As an example, consider the factorial function:

let factorial = fun(n: Int) -> Int do
  if n == 0 then
    1
  else
    n * factorial(n - 1)
  end
end

To evaluate a function, use parenthesis and the arguments right after the function expression, with no space in between:

> factorial(4)
24

> (fun(n, m) do n + m end)(1, 2)
3

> (fun(n, m) do n + m end)("Hello ", "Jack")
"Hello Jack"

The last two examples also show how to evaluate (and immediately discard) a function.

In the case of the factorial function, notice that the declaration uses a recursive call

let factorial = fun(n: Int) -> Int do
  if n == 0 then
    1
  else
    n * factorial(n - 1)
  end
end
even though the name factorial is only bound after the function has been created. This works because the variable factorial is only evaluated at runtime, when we call it.

Currying

All MindScript functions are curried, that is, every multi-argument function is translated into a sequence of single-argument functions. Consider the following:

let sum = fun(x: Int, y: Int) -> Int do
  return(x + y)
end
If we check its type we get

> typeOf(sum)
type Int -> Int -> Int

which says that sum is a function that takes x:Int and returns a function of type Int -> Int, which in turn takes an argument y:Int and returns a result of type Int.

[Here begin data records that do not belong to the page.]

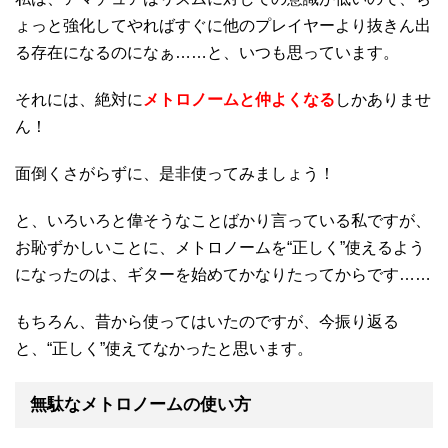
ょっと強化してやればすぐに他のプレイヤーより抜きん出
る存在になるのになぁ……と、いつも思っています。
それには、絶対に
メトロノームと仲よくなる
しかありませ
ん！
面倒くさがらずに、是非使ってみましょう！
と、いろいろと偉そうなことばかり言っている私ですが、
お恥ずかしいことに、メトロノームを“正しく”使えるよう
になったのは、ギターを始めてかなりたってからです……
もちろん、昔から使ってはいたのですが、今振り返る
と、“正しく”使えてなかったと思います。
無駄なメトロノームの使い方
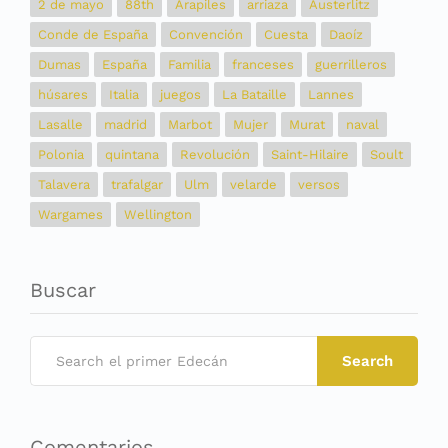
2 de mayo
88th
Arapiles
arriaza
Austerlitz
Conde de España
Convención
Cuesta
Daoíz
Dumas
España
Familia
franceses
guerrilleros
húsares
Italia
juegos
La Bataille
Lannes
Lasalle
madrid
Marbot
Mujer
Murat
naval
Polonia
quintana
Revolución
Saint-Hilaire
Soult
Talavera
trafalgar
Ulm
velarde
versos
Wargames
Wellington
Buscar
Search
Comentarios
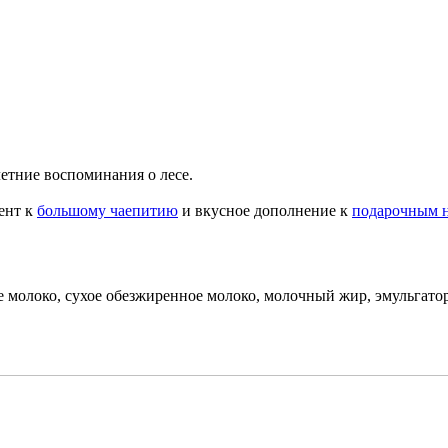
летние воспоминания о лесе.
мент к
большому чаепитию
и вкусное дополнение к
подарочным 
ое молоко, сухое обезжиренное молоко, молочный жир, эмульгатор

Because of this, multi-argument functions can be called in stages. For instance:

> sum(3, 4)
7

> sum(3)
y:Int -> Int

> let add3 = sum(3)
y:Int -> Int

> add3(4)
7

> sum(3)(4)
7

The expression sum(3, 4) returns 7 as expected. But then, sum(3) binds the argument x=3, returning the new function of type y:Int -> Int which adds 3 to its argument y. This is the reason why sum(3, 4) gives the same result as evaluating it in stages like in sum(3)(4).

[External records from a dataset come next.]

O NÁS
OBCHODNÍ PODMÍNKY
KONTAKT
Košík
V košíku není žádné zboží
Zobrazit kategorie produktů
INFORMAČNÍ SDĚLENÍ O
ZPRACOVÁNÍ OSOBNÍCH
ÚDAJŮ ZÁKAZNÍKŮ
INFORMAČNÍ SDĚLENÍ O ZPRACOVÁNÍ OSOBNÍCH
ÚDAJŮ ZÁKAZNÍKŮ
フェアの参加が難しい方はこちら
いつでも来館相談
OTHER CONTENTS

Currying promotes concise higher-order patterns: you can pass partially applied functions to map, filter, etc. For instance, consider the following function eval which takes an arbitrary function, its arguments, and then evaluates it:

let eval = fun(f: Any -> Any, args: [Any]) do
  for x in iter(args) do
    f = f(x)
  end
end
In the body we iterate over the arguments, and in each step, we evaluate f = f(x), which evaluates the function with a single argument, obtains the partially evaluated function, and assigns it to f itself. If we apply this to sum and arguments [3, 4], we get

> eval(sum, [3, 4])
7

as expected.

Duck Typing

MindScript embraces structural typing, sometimes colloquially called "duck typing", for object shapes. (The expression comes from the saying "if it walks like a duck and quacks like a duck, then it is a duck".) A function expecting a {name: Str, age: Int} will accept any object containing those properties (and possibly more), regardless of its declared type.

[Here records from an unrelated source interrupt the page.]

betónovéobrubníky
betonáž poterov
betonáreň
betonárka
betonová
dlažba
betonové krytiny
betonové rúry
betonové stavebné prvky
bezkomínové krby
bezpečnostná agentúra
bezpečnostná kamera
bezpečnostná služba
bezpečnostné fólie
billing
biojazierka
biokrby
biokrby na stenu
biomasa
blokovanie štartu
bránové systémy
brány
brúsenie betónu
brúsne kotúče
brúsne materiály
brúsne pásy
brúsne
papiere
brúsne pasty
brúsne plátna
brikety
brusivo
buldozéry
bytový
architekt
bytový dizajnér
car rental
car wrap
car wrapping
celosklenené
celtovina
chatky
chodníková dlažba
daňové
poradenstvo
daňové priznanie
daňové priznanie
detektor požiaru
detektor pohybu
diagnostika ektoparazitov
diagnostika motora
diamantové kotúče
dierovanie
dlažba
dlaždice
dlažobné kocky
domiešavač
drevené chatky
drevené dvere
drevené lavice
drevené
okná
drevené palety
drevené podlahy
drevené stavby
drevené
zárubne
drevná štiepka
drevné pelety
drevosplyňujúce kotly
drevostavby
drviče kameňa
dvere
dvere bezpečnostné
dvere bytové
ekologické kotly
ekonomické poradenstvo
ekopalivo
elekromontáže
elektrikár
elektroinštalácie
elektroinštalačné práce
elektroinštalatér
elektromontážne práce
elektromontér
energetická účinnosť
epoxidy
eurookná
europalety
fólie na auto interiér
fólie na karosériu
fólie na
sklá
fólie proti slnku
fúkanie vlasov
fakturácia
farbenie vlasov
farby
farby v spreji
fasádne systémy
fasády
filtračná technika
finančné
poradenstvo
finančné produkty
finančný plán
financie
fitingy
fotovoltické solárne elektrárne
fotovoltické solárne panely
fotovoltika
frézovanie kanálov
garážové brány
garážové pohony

# Greets any object with a 'name' field
let greet = fun(person: {name!: Str}) -> Str do
  "Hello, " + person.name + "!"
end

let foo = { name: "Alice", hobby: "chess" }
let bar = { name: "Bob", age: 30, city: "London" }

greet(foo)  ## prints "Hello, Alice!"
greet(bar)  ## prints "Hello, Bob!"

Even though foo and bar lack a shared named type, they both "quack" like {name!: Str}, so the function greet accepts them.

Closures

MindScript functions form closures, that is, they capture variables from their defining scope. These closed-over variables remain alive even after the outer function returns. This is best explained using an example. Let's say you want to create an iterator (for a loop) that counts from 1 onward:

let makeCounter = fun() -> (Null -> Int) do
  let count = 0
  fun() -> Int do
    count = count + 1
  end
end

let c1 = makeCounter()
c1()   ## 1
c1()   ## 2

let c2 = makeCounter()
c2()   ## 1 (independent count)
Here, each call to makeCounter() produces a fresh closure over its own count variable. The inner function can read and mutate count, and successive calls remember the updated value. Lexical scoping ensures these captured variables behave predictably, enabling patterns like generators, memoization, and private state.